Tutorial 5 - MAP Decoding#
Run this tutorial yourself
Download this page as a Jupyter notebook (.ipynb) and run it locally.
This tutorial is an adaptation of JW Pillow’s material, presented at the Data Science and Data Skills for Neuroscientists short course at the SfN 2016 meeting.
Introduction#
So far we have been doing encoding: given a stimulus, predict the spikes. Here we flip the direction and perform decoding: given the spikes, recover the variable that drove them.

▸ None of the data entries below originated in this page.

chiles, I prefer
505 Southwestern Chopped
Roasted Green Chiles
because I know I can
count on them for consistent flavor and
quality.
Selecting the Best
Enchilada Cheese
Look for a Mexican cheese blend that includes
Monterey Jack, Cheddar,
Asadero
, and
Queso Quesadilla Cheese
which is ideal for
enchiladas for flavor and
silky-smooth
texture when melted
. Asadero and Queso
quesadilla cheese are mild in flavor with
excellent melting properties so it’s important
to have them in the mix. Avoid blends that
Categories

In this example the variable being decoded is the visual stimulus; however, the same approach can be used to decode any other variable, including behavioral covariates such as the animal’s position or head direction. As long as the variable is encoded in the neural activity, we should be able to decode it from the spikes.
Notation#
We record over \(T\) time bins. The observed activity is
the spike counts in each bin (or, for a Gaussian observation model, a real-valued activity in \(\mathbb{R}^{T}\)). The variable we decode is
with \(T\) samples and \(D\) the dimensionality of the stimulus. In this notebook the stimulus is a one-dimensional binary white noise, so \(D = 1\) and each sample takes one of two values:
Decoding asks which \(\mathbf{s}\) most plausibly produced the observed \(\mathbf{y}\), using the fitted GLM as the forward model that links the two.
The MAP decoding framework#
Decoding is naturally framed as a Bayesian inference problem. We want the posterior \(P(\mathbf{s} \mid \mathbf{y})\) — how plausible each candidate stimulus is after seeing the spikes — and Bayes’ theorem builds it from two pieces:
The likelihood \(P(\mathbf{y} \mid \mathbf{s})\) is the observation model: how probable the recorded spike train is under a candidate stimulus. This is exactly the encoding GLM we fitted in the previous tutorials, now read in the other direction — we hold the spikes fixed and vary \(\mathbf{s}\).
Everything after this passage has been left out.